Avec les interventions quasi quotidiennes des puissants syndicats sur les chaînes d'infos en continu et l'arrivée sur Twitter d'une nouvelle génération de policiers désireux de défendre leur vocation, cette parole est en effet largement concurrencée depuis quelques années. La police est aussi tenue au secret de l'enquête auquel seul le parquet peut déroger, dans certaines conditions, selon le code de procédure pénale. "C'est insensé. Tout le monde s'exprime sur les affaires de police, sauf nous", grommelle un haut responsable.
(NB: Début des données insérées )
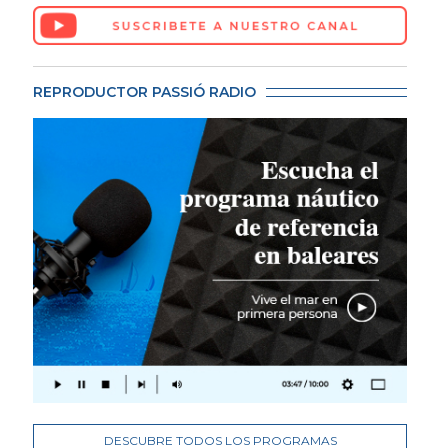
REPRODUCTOR PASSIÓ RADIO
DESCUBRE TODOS LOS PROGRAMAS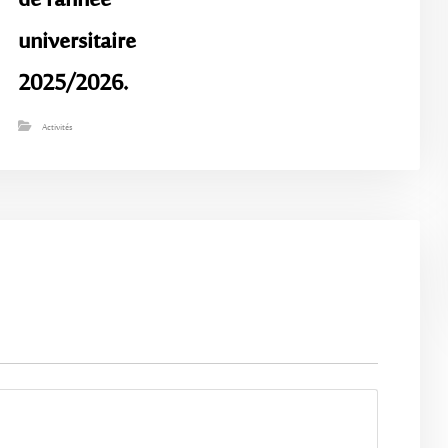
de l’année
universitaire
2025/2026.
Activités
Les nombreux tweets de Gérald Darmanin rappellent aussi que les questions de sécurité sont éminemment politiques, reléguant souvent au second plan les aspects techniques, dévolus à l'administration. "Je ne suis pas allée défendre l'article 24 (de la loi Sécurité globale) car ce n'est pas mon rôle", explique ainsi à l'AFP Camille Chaize, porte-parole du ministère de l'Intérieur. "Mais expliquer pourquoi, quand on vous filme à dix centimètres du visage, c'est compliqué pour un policier, oui je le fais car je l'ai vécu, mes collègues me le racontent", ajoute la commissaire, qui a lancé son compte Twitter en novembre.

Du côté des syndicats de police, la communication institutionnelle est jugée "nettement insuffisante", même s'il y a "une légère amélioration" avec l'intervention plus régulière de porte-paroles sur les plateaux télés ou les réseaux sociaux, reconnaît le patron de Synergie-Officiers, Patrice Ribeiro. Sur Twitter, son syndicat est l'un des plus virulents, ferraillant jusqu'à l'outrance avec des avocats ou des militants de la lutte contre les violences policières. Il assume un "ton taquin, maquisard, qui sied aux réseaux sociaux". "Certains de leurs tweets sont totalement irresponsables, ils rendent une très mauvaise image de notre profession", cingle un haut-gradé.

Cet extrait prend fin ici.